225 ans plus tard, ces textes ne sont toujours pas appliqués à la lettre. Certes, nos représentants votent les lois mais tous les autres citoyens restent exclus du processus. Les sondages montrent que l’opinion fait de moins en moins confiance à la classe politique et qu’un fossé dangereux apparaît entre cette dernière et les citoyens.
Il est par conséquent indispensable de combler ce fossé en permettant au référendum d’initiative populaire de compléter le travail effectué par les parlementaires.
Il en est de même à l’échelle locale où les citoyens devraient pouvoir voter des textes portant sur la gestion des affaires locales au niveau régional, départemental et communal. Ainsi, les citoyens pourraient contester les décisions d’un conseil élu et les porter devant le référendum. Cela favoriserait le dialogue entre les élus et leurs administrés.
Le référendum d’initiative populaire qui caractérise la démocratie directe n’est pas un instrument tourné contre les assemblées parlementaires mais contre l’influence excessive des « antichambres » de la bureaucratie ou des intérêts catégoriels très organisés. Il peut aider les élus à conserver leur indépendance face à ces intérêts organisés en s’appuyant sur le peuple, c’est-à-dire sur la majorité des citoyens non organisée en groupes d’intérêts.
La démocratie directe complète la démocratie parlementaire dans de nombreux pays, et avec de bons résultats comme la Suisse et le Liechtenstein qui sont parmi les plus riches et les plus libres du monde. Le référendum d’initiative populaire existe également dans plus de la moitié des états fédérés dont certains très grands et peuplés comme la Californie (près de 40 millions d’habitants). Il est également utilisé en Allemagne depuis la réunification, au niveau communal et au niveau de tous les états fédérés, les Länder, sans exception. Il existe enfin depuis 1974 en Italie aux niveaux national et local.
Dans tous ces pays, dont certains ont une expérience plus que séculaire (Suisse, États-Unis), la démocratie directe donne de bons résultats.
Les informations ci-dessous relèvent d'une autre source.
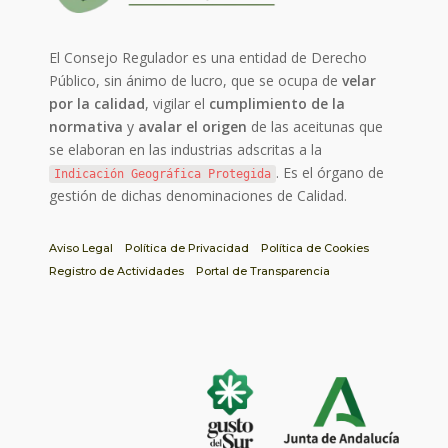
El Consejo Regulador es una entidad de Derecho
Público, sin ánimo de lucro, que se ocupa de
velar
por la calidad
, vigilar el
cumplimiento de la
normativa
y
avalar el origen
de las aceitunas que
se elaboran en las industrias adscritas a la
. Es el órgano de
Indicación Geográfica Protegida
gestión de dichas denominaciones de Calidad.
Aviso Legal
Política de Privacidad
Política de Cookies
Registro de Actividades
Portal de Transparencia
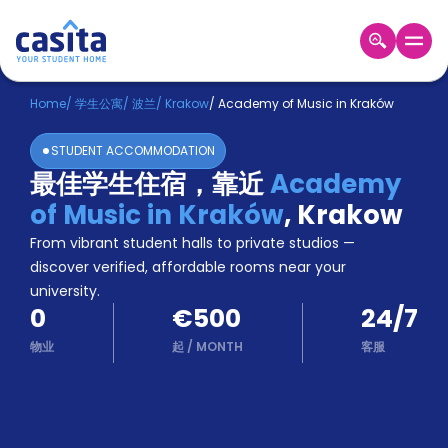
Home
ZH
EUR
Home
/
学生公寓
/
波兰
/
Krakow
/
Academy of Music in Kraków
登
STUDENT ACCOMMODATION
入
最佳学生住宿，靠近
Academy
Booking
of Music in Kraków
,
Krakow
Accommodation
About
From vibrant student halls to private studios —
us
discover verified, affordable rooms near your
Blog
university.
Refer
0
€500
24/7
And
Become
Earn
物业
起
/
MONTH
客服
A
Partner
Help
and
Phone
Support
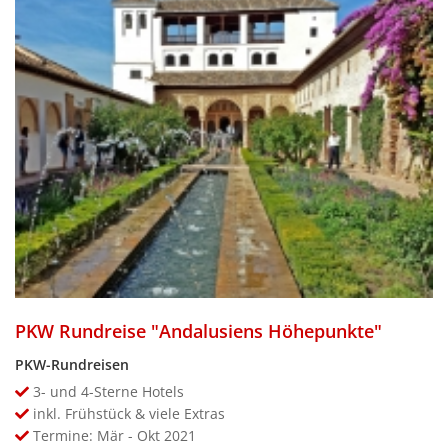
PKW Rundreise "Andalusiens Höhepunkte"
PKW-Rundreisen
3- und 4-Sterne Hotels
inkl. Frühstück & viele Extras
Termine: Mär - Okt 2021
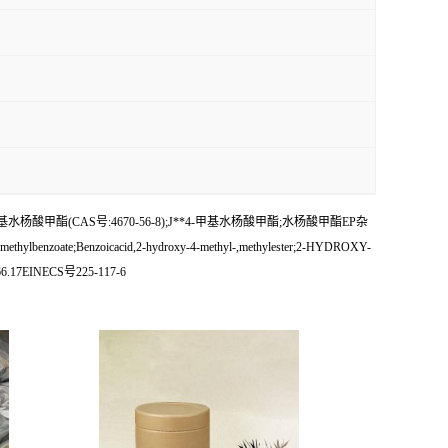
酸甲酯(CAS号:4670-56-8);J**4-甲基水杨酸甲酯;水杨酸甲酯EP杂
lbenzoate;Benzoicacid,2-hydroxy-4-methyl-,methylester;2-HYDROXY-
17EINECS号225-117-6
Des études comparatives montrent que les impôts et les dépenses publiques sont 30 % plus faibles et la dette publique 50 % plus faible là où il y a des procédures de démocratie directe. Le référendum permet aux élus d’être confortés par les citoyens pour réduire la dépense publique excessive.
Dans d’autres domaines, notamment sur les sujets sociétaux, la démocratie directe permet de voter des lois conformes aux désirs de la majorité des citoyens, et non sur la seule base de l’avis d’experts et de bureaucrates.
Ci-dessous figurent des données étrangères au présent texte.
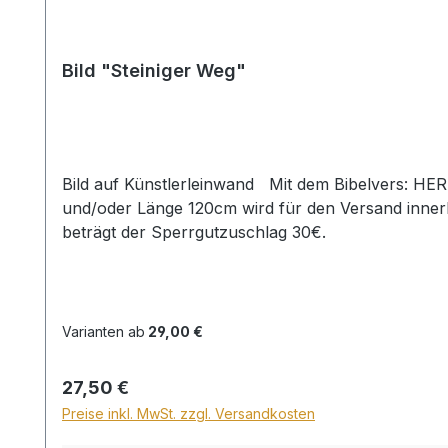
Bild "Steiniger Weg"
Bild auf Künstlerleinwand Mit dem Bibelvers: HER
und/oder Länge 120cm wird für den Versand inner
beträgt der Sperrgutzuschlag 30€.
Varianten ab
29,00 €
Regulärer Preis:
27,50 €
Preise inkl. MwSt. zzgl. Versandkosten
Il est temps aujourd’hui de modifier la Constitution en introduisant le référendum d’initiative populaire pour rattraper le retard démocratique que nous avons sur la Suisse, les États-Unis, l’Allemagne et l’Italie, voire l’Uruguay et la Lituanie. Cette réforme fut déjà suggérée dans de précédentes législatures, notamment avec la proposition de loi du 22 juin 1983 au Sénat de Charles Pasqua, ou la proposition de loi du 11 juin 1987 d’Yvan Blot à l’Assemblée nationale.
Toutefois, depuis la réforme constitutionnelle du 23 juillet 2008, il est nécessaire de réécrire ces propositions compte tenu du texte actuel de la Constitution. La réforme précitée est partie d’une bonne intention de permettre à des parlementaires et des citoyens de proposer une loi mais elle est a été rédigée en méconnaissance des expériences étrangères. En exigeant plusieurs millions de signatures, le texte ne donne aucune chance à une proposition de passer. Déjà la règle italienne des 500 000 signatures est sévère.
Actuellement, si le Parlement met en discussion cette proposition, il n’y a pas de référendum. En Allemagne, si le Parlement d’un Land adopte la proposition d’initiative populaire, il n’y a pas de référendum.
Enfin, il n’est pas bon que la mise aux voix dépende du bon vouloir du Président de la République. Car alors le référendum prend un aspect plébiscitaire et le citoyen ne sait plus s’il vote pour ou contre le Président ou pour ou contre le texte. Il faut, pour protéger le Président tout en affirmant les droits politiques des citoyens, que le référendum soit obligatoire à la seule condition du nombre de signatures requis.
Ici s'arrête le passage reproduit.